#### EXERCISE GOAL
Exclude the pictures from your copy, and reproduce each entry below verbatim.
START INPUT
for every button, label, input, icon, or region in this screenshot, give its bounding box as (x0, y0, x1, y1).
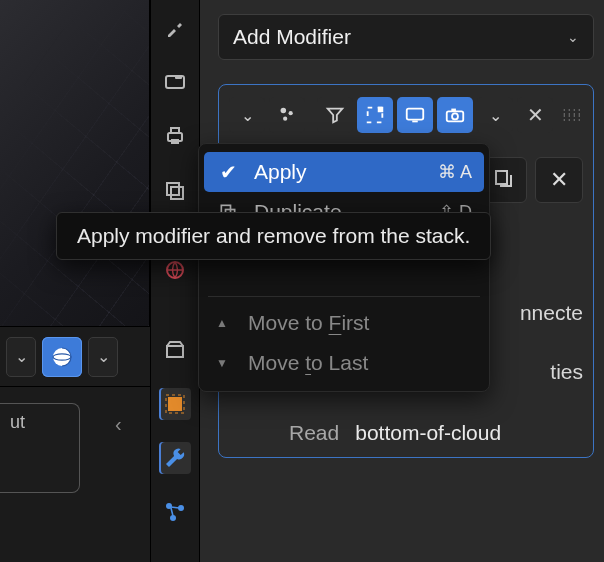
menu-shortcut: ⌘ A (438, 161, 472, 183)
tv-icon (163, 70, 187, 94)
tab-tool[interactable] (159, 12, 191, 44)
read-value[interactable]: bottom-of-cloud (355, 421, 501, 445)
modifier-type-icon[interactable] (269, 97, 305, 133)
menu-separator (208, 296, 480, 297)
collapse-panel-caret[interactable]: ‹ (115, 413, 122, 436)
svg-rect-26 (496, 171, 507, 184)
drag-grip-icon[interactable]: ∷∷∷∷ (563, 109, 583, 121)
chevron-down-icon: ⌄ (567, 29, 579, 45)
modifier-header: ⌄ ⌄ ✕ ∷∷∷∷ (229, 95, 583, 135)
triangle-up-icon: ▲ (216, 316, 234, 330)
chevron-down-icon: ⌄ (241, 106, 254, 125)
tooltip: Apply modifier and remove from the stack… (56, 212, 491, 260)
svg-rect-8 (171, 187, 183, 199)
sphere-icon (50, 345, 74, 369)
globe-icon (163, 258, 187, 282)
modifier-context-menu: ✔ Apply ⌘ A DDuplicateuplicate ⇧ D ▲ Mov… (198, 143, 490, 392)
square-select-icon (163, 392, 187, 416)
truncated-text-ties: ties (550, 360, 583, 384)
filter-icon (324, 104, 346, 126)
svg-rect-20 (378, 107, 384, 113)
triangle-down-icon: ▼ (216, 356, 234, 370)
remove-button[interactable]: ✕ (535, 157, 583, 203)
view-toolbar: ⌄ ⌄ (0, 327, 150, 387)
read-field-row: Read bottom-of-cloud (289, 415, 581, 451)
tab-object[interactable] (159, 388, 191, 420)
menu-item-move-first[interactable]: ▲ Move to First (204, 303, 484, 343)
menu-item-move-last[interactable]: ▼ Move to Last (204, 343, 484, 383)
chevron-down-icon: ⌄ (489, 106, 502, 125)
svg-rect-6 (171, 139, 179, 144)
corners-select-icon (364, 104, 386, 126)
extra-menu-button[interactable]: ⌄ (477, 97, 513, 133)
render-toggle[interactable] (437, 97, 473, 133)
svg-rect-7 (167, 183, 179, 195)
read-label: Read (289, 421, 339, 445)
delete-modifier-button[interactable]: ✕ (517, 97, 553, 133)
properties-tab-strip (150, 0, 200, 562)
modifier-sub-row: ✕ (479, 157, 583, 203)
realtime-toggle[interactable] (357, 97, 393, 133)
edit-mode-toggle[interactable] (317, 97, 353, 133)
copy-icon (491, 168, 515, 192)
svg-rect-22 (412, 121, 418, 123)
printer-icon (163, 124, 187, 148)
layers-icon (163, 178, 187, 202)
nodes-icon (163, 500, 187, 524)
svg-point-17 (289, 111, 293, 115)
tooltip-text: Apply modifier and remove from the stack… (77, 224, 470, 248)
tab-render[interactable] (159, 66, 191, 98)
tab-particles[interactable] (159, 496, 191, 528)
svg-point-16 (281, 108, 287, 114)
svg-rect-10 (167, 346, 183, 357)
truncated-text-connected: nnecte (520, 301, 583, 325)
expand-toggle[interactable]: ⌄ (229, 97, 265, 133)
close-icon: ✕ (550, 167, 568, 193)
add-modifier-label: Add Modifier (233, 25, 351, 49)
svg-rect-25 (451, 109, 456, 112)
wrench-icon (163, 446, 187, 470)
viewport-toggle[interactable] (397, 97, 433, 133)
tab-collection[interactable] (159, 334, 191, 366)
particles-icon (276, 104, 298, 126)
dropdown-chevron-button[interactable]: ⌄ (88, 337, 118, 377)
close-icon: ✕ (527, 103, 544, 127)
tab-viewlayer[interactable] (159, 174, 191, 206)
outliner-fragment-text: ut (10, 412, 25, 432)
svg-point-24 (452, 113, 458, 119)
monitor-icon (404, 104, 426, 126)
menu-item-apply[interactable]: ✔ Apply ⌘ A (204, 152, 484, 192)
add-modifier-dropdown[interactable]: Add Modifier ⌄ (218, 14, 594, 60)
svg-rect-21 (407, 109, 424, 120)
svg-rect-5 (171, 128, 179, 133)
tab-modifiers[interactable] (159, 442, 191, 474)
camera-icon (444, 104, 466, 126)
svg-point-18 (283, 117, 287, 121)
add-modifier-row: Add Modifier ⌄ (218, 14, 594, 60)
menu-item-label: Move to Last (248, 351, 368, 375)
menu-item-label: Move to First (248, 311, 369, 335)
shading-mode-button[interactable] (42, 337, 82, 377)
svg-rect-3 (175, 75, 182, 79)
outliner-fragment: ut (0, 403, 80, 493)
viewport-3d[interactable] (0, 0, 150, 327)
tab-output[interactable] (159, 120, 191, 152)
dropdown-chevron-button[interactable]: ⌄ (6, 337, 36, 377)
screwdriver-icon (163, 16, 187, 40)
svg-rect-11 (168, 397, 182, 411)
checkmark-icon: ✔ (216, 160, 240, 184)
menu-item-label: Apply (254, 160, 307, 184)
box-icon (163, 338, 187, 362)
END INPUT
#### ANSWER
for every button, label, input, icon, or region in this screenshot, give its bounding box as (x0, y0, x1, y1).
menu-shortcut: ⌘ A (438, 161, 472, 183)
tv-icon (163, 70, 187, 94)
tab-tool[interactable] (159, 12, 191, 44)
read-value[interactable]: bottom-of-cloud (355, 421, 501, 445)
modifier-type-icon[interactable] (269, 97, 305, 133)
menu-separator (208, 296, 480, 297)
collapse-panel-caret[interactable]: ‹ (115, 413, 122, 436)
svg-rect-26 (496, 171, 507, 184)
drag-grip-icon[interactable]: ∷∷∷∷ (563, 109, 583, 121)
chevron-down-icon: ⌄ (567, 29, 579, 45)
modifier-header: ⌄ ⌄ ✕ ∷∷∷∷ (229, 95, 583, 135)
triangle-up-icon: ▲ (216, 316, 234, 330)
chevron-down-icon: ⌄ (241, 106, 254, 125)
tooltip: Apply modifier and remove from the stack… (56, 212, 491, 260)
svg-rect-8 (171, 187, 183, 199)
sphere-icon (50, 345, 74, 369)
globe-icon (163, 258, 187, 282)
modifier-context-menu: ✔ Apply ⌘ A DDuplicateuplicate ⇧ D ▲ Mov… (198, 143, 490, 392)
square-select-icon (163, 392, 187, 416)
truncated-text-ties: ties (550, 360, 583, 384)
filter-icon (324, 104, 346, 126)
svg-rect-20 (378, 107, 384, 113)
triangle-down-icon: ▼ (216, 356, 234, 370)
remove-button[interactable]: ✕ (535, 157, 583, 203)
view-toolbar: ⌄ ⌄ (0, 327, 150, 387)
read-field-row: Read bottom-of-cloud (289, 415, 581, 451)
tab-object[interactable] (159, 388, 191, 420)
menu-item-move-first[interactable]: ▲ Move to First (204, 303, 484, 343)
menu-item-move-last[interactable]: ▼ Move to Last (204, 343, 484, 383)
chevron-down-icon: ⌄ (489, 106, 502, 125)
svg-rect-6 (171, 139, 179, 144)
corners-select-icon (364, 104, 386, 126)
extra-menu-button[interactable]: ⌄ (477, 97, 513, 133)
render-toggle[interactable] (437, 97, 473, 133)
svg-rect-7 (167, 183, 179, 195)
read-label: Read (289, 421, 339, 445)
delete-modifier-button[interactable]: ✕ (517, 97, 553, 133)
properties-tab-strip (150, 0, 200, 562)
modifier-sub-row: ✕ (479, 157, 583, 203)
realtime-toggle[interactable] (357, 97, 393, 133)
edit-mode-toggle[interactable] (317, 97, 353, 133)
copy-icon (491, 168, 515, 192)
svg-rect-22 (412, 121, 418, 123)
printer-icon (163, 124, 187, 148)
layers-icon (163, 178, 187, 202)
nodes-icon (163, 500, 187, 524)
svg-point-17 (289, 111, 293, 115)
tooltip-text: Apply modifier and remove from the stack… (77, 224, 470, 248)
tab-render[interactable] (159, 66, 191, 98)
tab-particles[interactable] (159, 496, 191, 528)
svg-point-16 (281, 108, 287, 114)
svg-rect-10 (167, 346, 183, 357)
truncated-text-connected: nnecte (520, 301, 583, 325)
expand-toggle[interactable]: ⌄ (229, 97, 265, 133)
close-icon: ✕ (550, 167, 568, 193)
add-modifier-label: Add Modifier (233, 25, 351, 49)
svg-rect-25 (451, 109, 456, 112)
wrench-icon (163, 446, 187, 470)
viewport-toggle[interactable] (397, 97, 433, 133)
tab-collection[interactable] (159, 334, 191, 366)
particles-icon (276, 104, 298, 126)
dropdown-chevron-button[interactable]: ⌄ (88, 337, 118, 377)
close-icon: ✕ (527, 103, 544, 127)
tab-viewlayer[interactable] (159, 174, 191, 206)
outliner-fragment-text: ut (10, 412, 25, 432)
svg-point-24 (452, 113, 458, 119)
monitor-icon (404, 104, 426, 126)
menu-item-apply[interactable]: ✔ Apply ⌘ A (204, 152, 484, 192)
add-modifier-dropdown[interactable]: Add Modifier ⌄ (218, 14, 594, 60)
svg-rect-21 (407, 109, 424, 120)
svg-rect-5 (171, 128, 179, 133)
tab-modifiers[interactable] (159, 442, 191, 474)
camera-icon (444, 104, 466, 126)
svg-point-18 (283, 117, 287, 121)
add-modifier-row: Add Modifier ⌄ (218, 14, 594, 60)
menu-item-label: Move to Last (248, 351, 368, 375)
menu-item-label: Move to First (248, 311, 369, 335)
shading-mode-button[interactable] (42, 337, 82, 377)
svg-rect-3 (175, 75, 182, 79)
outliner-fragment: ut (0, 403, 80, 493)
viewport-3d[interactable] (0, 0, 150, 327)
tab-output[interactable] (159, 120, 191, 152)
dropdown-chevron-button[interactable]: ⌄ (6, 337, 36, 377)
screwdriver-icon (163, 16, 187, 40)
svg-rect-11 (168, 397, 182, 411)
checkmark-icon: ✔ (216, 160, 240, 184)
menu-item-label: Apply (254, 160, 307, 184)
box-icon (163, 338, 187, 362)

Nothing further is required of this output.